Why do we sing when we meet together as church?
“Let the word of Christ dwell in you richly, teaching and admonishing one another in all wisdom, singing psalms and hymns and spiritual songs, with thankfulness in your hearts to God.” (Colossians 3:16)
Singing is the way, along with teaching and admonishing, to get the Word in. We sing the gospel of Christ to one another and in praise back to God so that those great realities penetrate deep into our spirits. Singing glorious, deep, authentic gospel truths has immense power to lift our spirits and the eyes of our hearts to the throne of grace and so strengthen the church. Many a saint has been kept alive in a dead church by the rich theology of the hymns of Wesley, Newton and Toplady.
So singing is just as much Word ministry as faithful Bible teaching. If we really believe that, what difference does it make?
- We’re seeking music ministry not music performance, edification not entertainment.
- Music ministry is very important – whether in Sunday school or ‘adult church’. We don’t just use it as a ‘filler’ while people arrive or as something to do when we’ve been sitting down for too long.

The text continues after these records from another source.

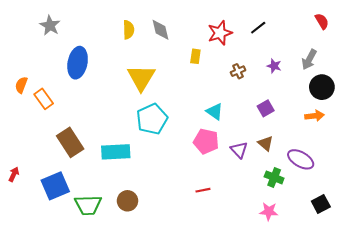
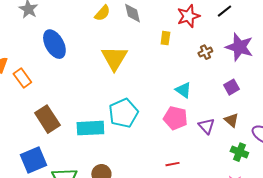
yellow semicircle: (129, 30) -> (102, 13), turned 42
blue ellipse: (78, 63) -> (54, 44), turned -40
purple star: (274, 66) -> (239, 47), size x2.0
cyan pentagon: (152, 119) -> (123, 113), moved

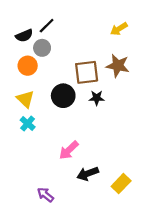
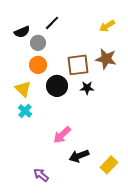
black line: (47, 26) -> (52, 23), moved
orange circle: (28, 66) -> (38, 65), moved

- We want gospel music – not in the sense of a style but in terms of content. Songs where the emphasis is on what Jesus has done and his hold of us not on our devotion and grip on Him.

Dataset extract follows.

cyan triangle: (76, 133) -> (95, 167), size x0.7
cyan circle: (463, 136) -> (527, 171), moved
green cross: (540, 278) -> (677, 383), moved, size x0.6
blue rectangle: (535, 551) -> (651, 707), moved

- We’re looking for music to stir us at the deepest level through the truths of the Word – exactly the same as the sermon. It’s not that the music stirs the emotions by the Spirit and the sermon stirs the mind by the Word. In great songs the Spirit stirs the mind, emotions and will by the Word.
- So it really really matters what words we sing – just as a preacher must chose his words with the utmost care. A heresy in a song is as bad as a heresy in a sermon. Banal, weightless or vacuous lyrics are as bad as having nothing much to say in the pulpit. And if we don’t understand what we’re singing (it took me 30 years to get what ‘lo he abhors not the virgin’s womb’ meant) then it’s as bad as not understanding what the preacher is saying.
- Which means preparation is important. Just as preachers need ministry training and theological study, so musicians. Just as the preacher must spend hours preparing the message, so the music leader will need hours to chose songs with great tunes and great words which reinforce the message of the sermon and theme of the meeting.
Let’s be appreciating and praying for our musicians and singers in their Word ministry.